_What this task involves:_ Count every line below that contains "энокультура", then give that count and nothing else.

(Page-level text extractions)
---
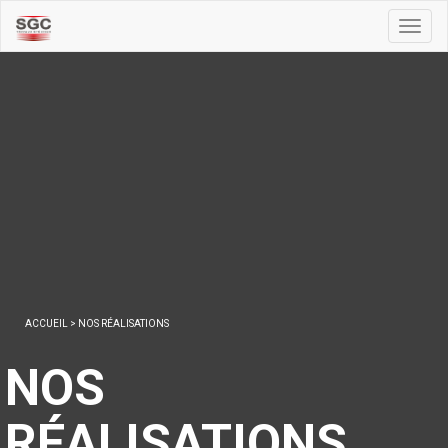
Toggl
naviga
ACCUEIL
>
NOS RÉALISATIONS
NOS
RÉALISATIONS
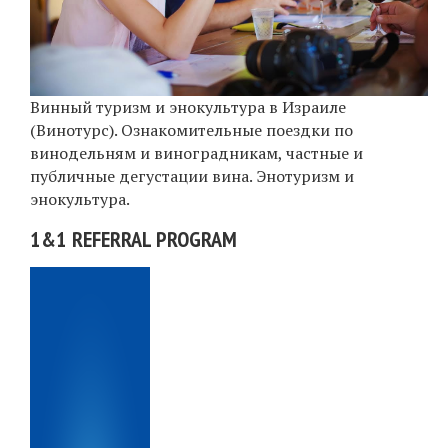
Винный туризм и энокультура в Израиле
(Винотурс). Ознакомительные поездки по
винодельням и виноградникам, частные и
публичные дегустации вина. Энотуризм и
энокультура.
1&1 REFERRAL PROGRAM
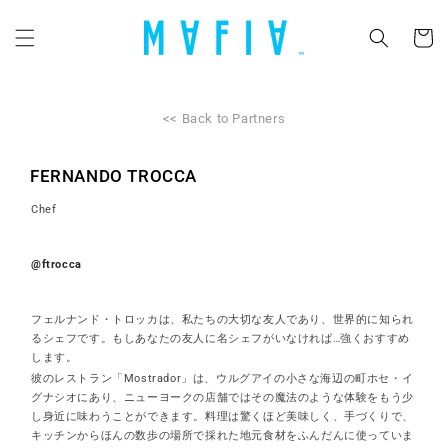
コンテ
カ
ンツに
ー
進む
ト
<< Back to Partners
FERNANDO TROCCA
Chef
@ftrocca
フェルナンド・トロッカは、私たちの大切な友人であり、世界的に知られ
るシェフです。もしあなたの友人に名シェフがいなければ…強くおすすめ
します。
彼のレストラン「Mostrador」は、ウルグアイの小さな海辺の町ホセ・イ
グナシオにあり、ニューヨークの店舗ではその魔法のような体験をもう少
し身近に味わうことができます。料理は驚くほど美味しく、手づくりで、
キッチンからほんの数歩の場所で採れた地元食材をふんだんに使っていま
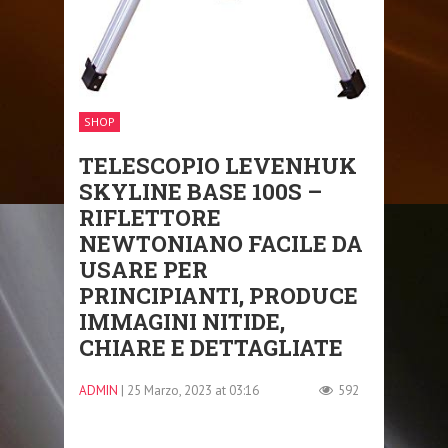
SHOP
TELESCOPIO LEVENHUK
SKYLINE BASE 100S –
RIFLETTORE
NEWTONIANO FACILE DA
USARE PER
PRINCIPIANTI, PRODUCE
IMMAGINI NITIDE,
CHIARE E DETTAGLIATE
ADMIN
| 25 Marzo, 2023 at 03:16
592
---
_Written answer:_ 2